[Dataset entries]

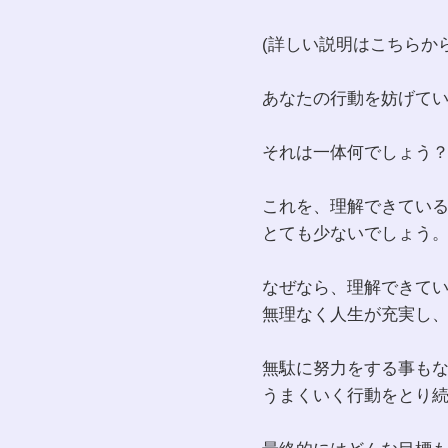
(詳しい説明はこちらから
あなたの行動を妨げて
それは一体何でしょう
これを、理解できてい
とても少ないでしょう
なぜなら、理解できて
無理なく人生が充実し
無駄に努力をする事も
うまくいく行動をとり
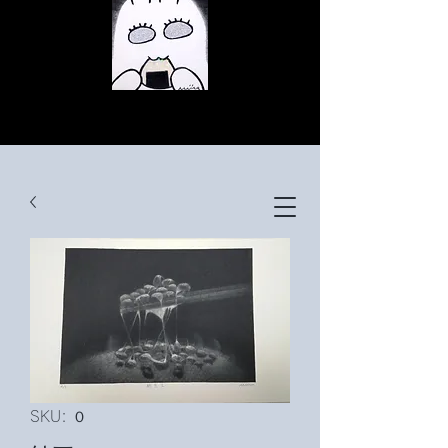
© Copyright
© Copyright
© Copyright
SKU: ０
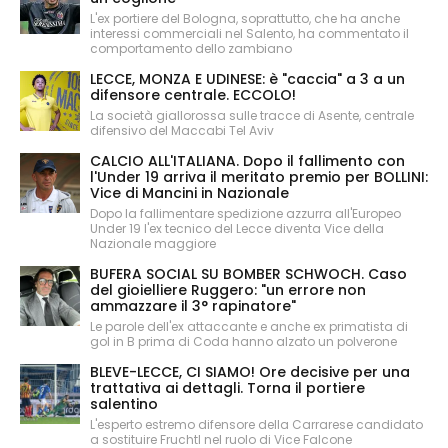
L'ex portiere del Bologna, soprattutto, che ha anche
interessi commerciali nel Salento, ha commentato il
comportamento dello zambiano
LECCE, MONZA E UDINESE: è "caccia" a 3 a un
difensore centrale. ECCOLO!
La società giallorossa sulle tracce di Asente, centrale
difensivo del Maccabi Tel Aviv
CALCIO ALL'ITALIANA. Dopo il fallimento con
l'Under 19 arriva il meritato premio per BOLLINI:
Vice di Mancini in Nazionale
Dopo la fallimentare spedizione azzurra all'Europeo
Under 19 l'ex tecnico del Lecce diventa Vice della
Nazionale maggiore
BUFERA SOCIAL SU BOMBER SCHWOCH. Caso
del gioielliere Ruggero: "un errore non
ammazzare il 3° rapinatore"
Le parole dell'ex attaccante e anche ex primatista di
gol in B prima di Coda hanno alzato un polverone
BLEVE-LECCE, CI SIAMO! Ore decisive per una
trattativa ai dettagli. Torna il portiere
salentino
L'esperto estremo difensore della Carrarese candidato
a sostituire Fruchtl nel ruolo di Vice Falcone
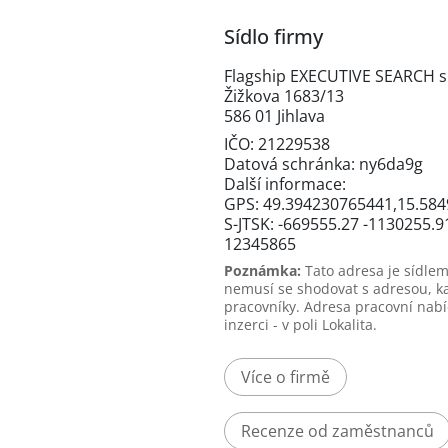
Sídlo firmy
Flagship EXECUTIVE SEARCH s.
Žižkova 1683/13
586 01 Jihlava
IČO: 21229538
Datová schránka: ny6da9g
Další informace:
GPS: 49.394230765441,15.58
S-JTSK: -669555.27 -1130255.9
12345865
Poznámka:
Tato adresa je sídlem
nemusí se shodovat s adresou, k
pracovníky. Adresa pracovní nabí
inzerci - v poli Lokalita.
Více o firmě
Recenze od zaměstnanců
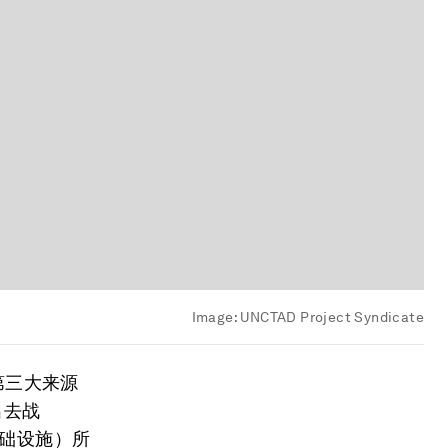
Image:
UNCTAD Project Syndicate
第三大来源
出去战
基础设施）所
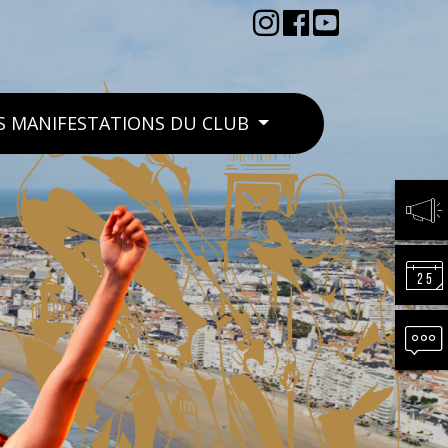
S MANIFESTATIONS DU CLUB
ACTU
CALE
CONT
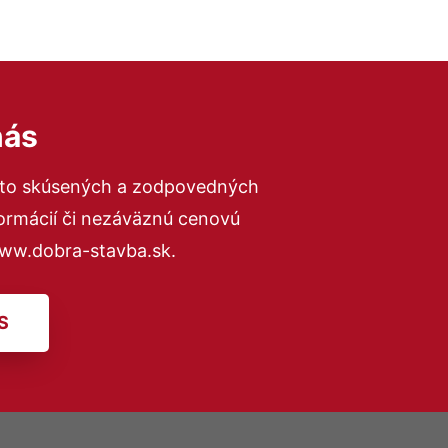
nás
 to skúsených a zodpovedných
formácií či nezáväznú cenovú
www.dobra-stavba.sk.
S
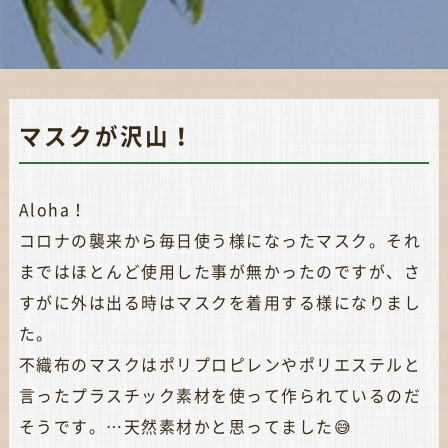
マスクが沢山！
Aloha！
コロナの襲来から毎日使う様になったマスク。それ
まではほとんど使用した事が無かったのですが、さ
すがに外は出る時はマスクを着用する様になりまし
た。
不織布のマスクはポリプロピレンやポリエステルと
言ったプラスチック素材を使って作られているのだ
そうです。…天然素材かと思ってました😅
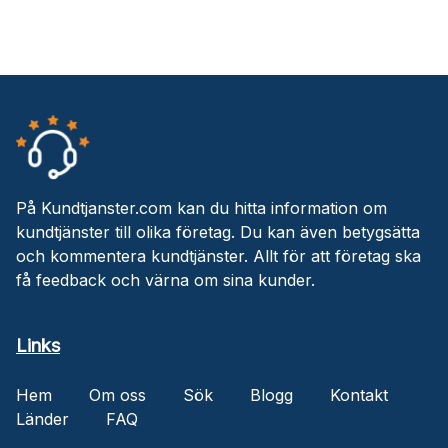
På Kundtjanster.com kan du hitta information om
kundtjänster till olika företag. Du kan även betygsätta
och kommentera kundtjänster. Allt för att företag ska
få feedback och värna om sina kunder.
Links
Hem
Om oss
Sök
Blogg
Kontakt
Länder
FAQ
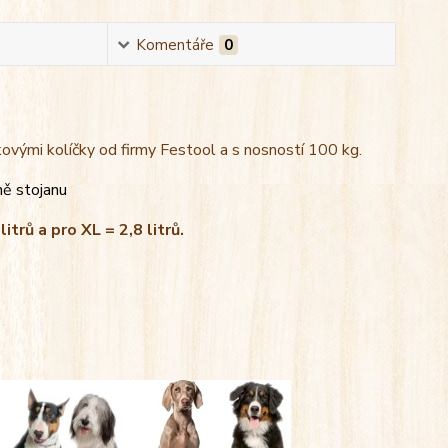
Komentáře
0
kovými kolíčky od firmy Festool a s nosností 100 kg.
ně stojanu
litrů a pro XL = 2,8 litrů.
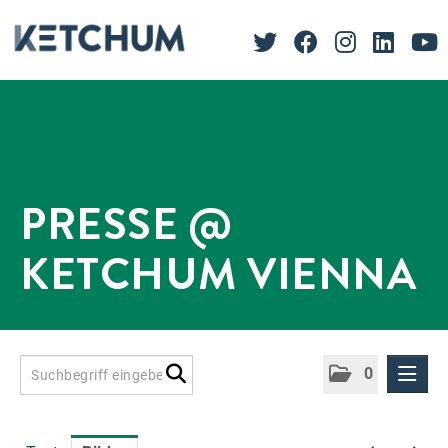
PRESSE @
KETCHUM VIENNA
0
Presseinformationen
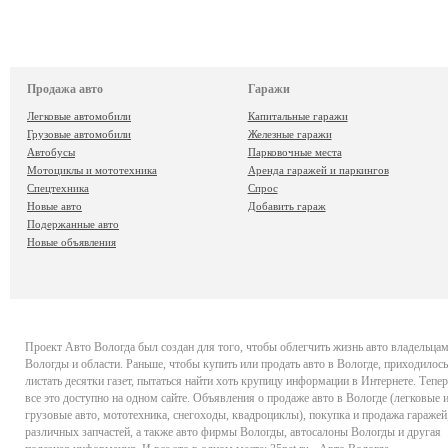
Продажа авто
Гаражи
Легковые автомобили
Капитальные гаражи
Грузовые автомобили
Железные гаражи
Автобусы
Парковочные места
Мотоциклы и мототехника
Аренда гаражей и паркингов
Спецтехника
Спрос
Новые авто
Добавить гараж
Подержанные авто
Новые объявления
Проект
Авто Вологда
был создан для того, чтобы облегчить жизнь авто владельца
Вологды и области. Раньше, чтобы купить или продать авто в Вологде, приходилось
листать десятки газет, пытаться найти хоть крупицу информации в Интернете. Тепер
все это доступно на одном сайте. Объявления о продаже авто в Вологде (легковые 
грузовые авто, мототехника, снегоходы, квадроциклы), покупка и продажа гаражей
различных запчастей, а также авто фирмы Вологды, автосалоны Вологды и другая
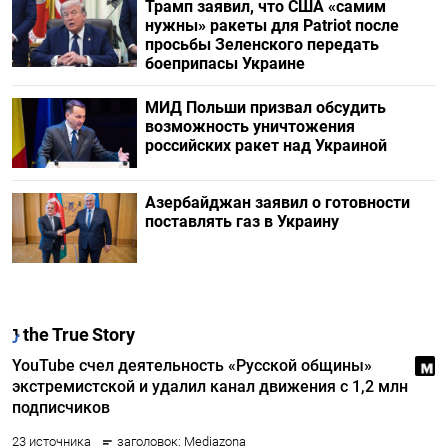
Трамп заявил, что США «самим
нужны» ракеты для Patriot после
просьбы Зеленского передать
боеприпасы Украине
МИД Польши призвал обсудить
возможность уничтожения
российских ракет над Украиной
Азербайджан заявил о готовности
поставлять газ в Украину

* **Work to complete**
Restate each entry word for word, please, but drop any images it holds.

* **Completed task**
(詳しい説明はこちらから
あなたの行動を妨げて
それは一体何でしょう
これを、理解できてい
とても少ないでしょう
なぜなら、理解できて
無理なく人生が充実し
無駄に努力をする事も
うまくいく行動をとり
© Copyright
© Copyright
© Copyright
SKU: ０
L'ex portiere del Bologna, soprattutto, che ha anche
interessi commerciali nel Salento, ha commentato il
comportamento dello zambiano
LECCE, MONZA E UDINESE: è "caccia" a 3 a un
difensore centrale. ECCOLO!
La società giallorossa sulle tracce di Asente, centrale
difensivo del Maccabi Tel Aviv
CALCIO ALL'ITALIANA. Dopo il fallimento con
l'Under 19 arriva il meritato premio per BOLLINI:
Vice di Mancini in Nazionale
Dopo la fallimentare spedizione azzurra all'Europeo
Under 19 l'ex tecnico del Lecce diventa Vice della
Nazionale maggiore
BUFERA SOCIAL SU BOMBER SCHWOCH. Caso
del gioielliere Ruggero: "un errore non
ammazzare il 3° rapinatore"
Le parole dell'ex attaccante e anche ex primatista di
gol in B prima di Coda hanno alzato un polverone
BLEVE-LECCE, CI SIAMO! Ore decisive per una
trattativa ai dettagli. Torna il portiere
salentino
L'esperto estremo difensore della Carrarese candidato
a sostituire Fruchtl nel ruolo di Vice Falcone
Sídlo firmy
Flagship EXECUTIVE SEARCH s.
Žižkova 1683/13
586 01 Jihlava
IČO: 21229538
Datová schránka: ny6da9g
Další informace:
GPS: 49.394230765441,15.58
S-JTSK: -669555.27 -1130255.9
12345865
Poznámka:
Tato adresa je sídlem
nemusí se shodovat s adresou, k
pracovníky. Adresa pracovní nabí
inzerci - v poli Lokalita.
Více o firmě
Recenze od zaměstnanců
Image:
UNCTAD Project Syndicate
第三大来源
出去战
基础设施）所
S MANIFESTATIONS DU CLUB
ACTU
CALE
CONT
nás
 to skúsených a zodpovedných
formácií či nezáväznú cenovú
www.dobra-stavba.sk.
S
マスクが沢山！
Aloha！
コロナの襲来から毎日使う様になったマスク。それ
まではほとんど使用した事が無かったのですが、さ
すがに外は出る時はマスクを着用する様になりまし
た。
不織布のマスクはポリプロピレンやポリエステルと
言ったプラスチック素材を使って作られているのだ
そうです。…天然素材かと思ってました😅
På Kundtjanster.com kan du hitta information om
kundtjänster till olika företag. Du kan även betygsätta
och kommentera kundtjänster. Allt för att företag ska
få feedback och värna om sina kunder.
Links
Hem
Om oss
Sök
Blogg
Kontakt
Länder
FAQ
Komentáře
0
kovými kolíčky od firmy Festool a s nosností 100 kg.
ně stojanu
litrů a pro XL = 2,8 litrů.
PRESSE @
KETCHUM VIENNA
0
Presseinformationen
Продажа авто
Гаражи
Легковые автомобили
Капитальные гаражи
Грузовые автомобили
Железные гаражи
Автобусы
Парковочные места
Мотоциклы и мототехника
Аренда гаражей и паркингов
Спецтехника
Спрос
Новые авто
Добавить гараж
Подержанные авто
Новые объявления
Проект
Авто Вологда
был создан для того, чтобы облегчить жизнь авто владельца
Вологды и области. Раньше, чтобы купить или продать авто в Вологде, приходилось
листать десятки газет, пытаться найти хоть крупицу информации в Интернете. Тепер
все это доступно на одном сайте. Объявления о продаже авто в Вологде (легковые 
грузовые авто, мототехника, снегоходы, квадроциклы), покупка и продажа гаражей
различных запчастей, а также авто фирмы Вологды, автосалоны Вологды и другая
Трамп заявил, что США «самим
нужны» ракеты для Patriot после
просьбы Зеленского передать
боеприпасы Украине
МИД Польши призвал обсудить
возможность уничтожения
российских ракет над Украиной
Азербайджан заявил о готовности
поставлять газ в Украину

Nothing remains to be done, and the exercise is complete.